The Cambridge Science Festival, which drew 50,000 people last year, will kick off again Friday, offering everything from a robot shooting basketball to stand-up comedians pondering what would have happened if Charles Darwin hadn’t traveled to the Galapagos Islands.
The 6th annual Festival will start with events Friday morning and a science carnival outside the Cambridge Public Library from noon to 4 p.m. that will give attendees the chance to inflate real lungs, learn about the science of juggling and explore chemistry with a hands-on experience.
“You have to be ready to roll up your sleeves and be active,” d’Arbeloff said.

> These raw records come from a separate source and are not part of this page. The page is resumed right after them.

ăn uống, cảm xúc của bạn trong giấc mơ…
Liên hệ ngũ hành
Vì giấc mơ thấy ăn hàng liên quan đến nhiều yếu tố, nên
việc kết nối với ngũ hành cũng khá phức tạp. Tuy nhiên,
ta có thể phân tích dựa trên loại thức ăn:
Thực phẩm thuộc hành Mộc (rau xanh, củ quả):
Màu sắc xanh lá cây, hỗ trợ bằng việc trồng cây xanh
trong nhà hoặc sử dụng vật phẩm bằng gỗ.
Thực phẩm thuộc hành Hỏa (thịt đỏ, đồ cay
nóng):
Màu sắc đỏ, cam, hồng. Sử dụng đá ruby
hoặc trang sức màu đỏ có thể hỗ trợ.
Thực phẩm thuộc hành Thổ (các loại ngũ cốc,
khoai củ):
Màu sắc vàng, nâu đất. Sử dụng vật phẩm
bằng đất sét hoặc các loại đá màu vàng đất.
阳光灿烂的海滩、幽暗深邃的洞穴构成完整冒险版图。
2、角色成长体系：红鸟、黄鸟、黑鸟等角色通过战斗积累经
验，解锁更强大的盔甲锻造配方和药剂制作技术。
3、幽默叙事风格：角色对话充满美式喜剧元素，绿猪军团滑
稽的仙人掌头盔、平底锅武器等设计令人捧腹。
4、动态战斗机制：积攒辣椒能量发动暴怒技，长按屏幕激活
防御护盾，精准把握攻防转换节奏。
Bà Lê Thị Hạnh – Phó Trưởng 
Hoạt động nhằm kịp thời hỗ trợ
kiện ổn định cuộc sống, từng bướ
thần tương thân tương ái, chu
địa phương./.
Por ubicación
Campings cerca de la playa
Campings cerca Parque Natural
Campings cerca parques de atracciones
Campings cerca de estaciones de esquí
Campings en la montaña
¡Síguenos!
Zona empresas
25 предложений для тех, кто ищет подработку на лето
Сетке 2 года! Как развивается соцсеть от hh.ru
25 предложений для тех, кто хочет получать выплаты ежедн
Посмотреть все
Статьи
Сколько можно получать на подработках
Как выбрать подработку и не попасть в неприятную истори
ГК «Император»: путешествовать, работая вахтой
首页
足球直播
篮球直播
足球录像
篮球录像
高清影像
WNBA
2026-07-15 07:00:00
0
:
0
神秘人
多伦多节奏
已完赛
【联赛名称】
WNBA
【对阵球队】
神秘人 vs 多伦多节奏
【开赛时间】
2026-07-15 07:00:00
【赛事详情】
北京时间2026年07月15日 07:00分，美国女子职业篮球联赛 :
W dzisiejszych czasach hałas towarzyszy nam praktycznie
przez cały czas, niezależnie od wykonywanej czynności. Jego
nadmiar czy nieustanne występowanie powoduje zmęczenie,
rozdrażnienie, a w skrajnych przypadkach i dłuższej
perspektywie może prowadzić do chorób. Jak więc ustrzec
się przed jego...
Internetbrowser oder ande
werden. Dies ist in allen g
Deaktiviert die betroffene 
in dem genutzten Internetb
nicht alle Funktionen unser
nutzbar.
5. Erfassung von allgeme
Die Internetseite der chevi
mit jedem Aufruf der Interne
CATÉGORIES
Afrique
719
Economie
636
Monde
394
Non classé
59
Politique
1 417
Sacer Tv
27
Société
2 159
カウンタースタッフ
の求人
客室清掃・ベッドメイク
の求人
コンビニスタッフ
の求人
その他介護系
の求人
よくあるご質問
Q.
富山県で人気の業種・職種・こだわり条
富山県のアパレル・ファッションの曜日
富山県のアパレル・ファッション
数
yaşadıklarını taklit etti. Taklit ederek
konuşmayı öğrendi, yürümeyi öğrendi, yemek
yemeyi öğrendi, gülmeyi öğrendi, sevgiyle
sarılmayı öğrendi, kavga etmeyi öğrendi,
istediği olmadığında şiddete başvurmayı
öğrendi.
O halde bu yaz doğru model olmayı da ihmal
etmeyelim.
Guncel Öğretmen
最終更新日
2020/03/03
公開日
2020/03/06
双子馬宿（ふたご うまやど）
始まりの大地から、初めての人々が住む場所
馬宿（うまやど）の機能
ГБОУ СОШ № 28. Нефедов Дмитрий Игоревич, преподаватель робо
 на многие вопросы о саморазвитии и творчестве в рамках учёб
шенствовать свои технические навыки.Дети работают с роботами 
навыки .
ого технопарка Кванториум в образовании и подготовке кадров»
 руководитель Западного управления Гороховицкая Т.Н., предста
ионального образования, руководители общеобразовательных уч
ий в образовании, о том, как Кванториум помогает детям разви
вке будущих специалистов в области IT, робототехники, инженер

Founded by MIT Museum Director John Durant, the Cambridge Science Festival has been growing in popularity every year. The first Festival in 2007 attracted 15,000 people, and by last year the number of people attending various Festival events had grown to 50,000, d’Arbeloff said.
On the Festival’s first night Friday, a new event called “What if…?” will premiere with three historians and three stand-up comedians discussing what might have happened over the course of history if Charles Darwin hadn’t been invited to go on the voyage of the Beagle, or if phrenology—the 19th century study of mind by measuring bumps on people’s heads—had turned out to be true. The discussion will be held in the Harvard Museum of Natural History at 7 p.m.
One of the most popular events over the last couple of years has been the festival’s “Big Ideas for Busy People” in which local scientists and scholars present a nutshell account of their cutting-edge research and answer a lightning round of questions from the audience.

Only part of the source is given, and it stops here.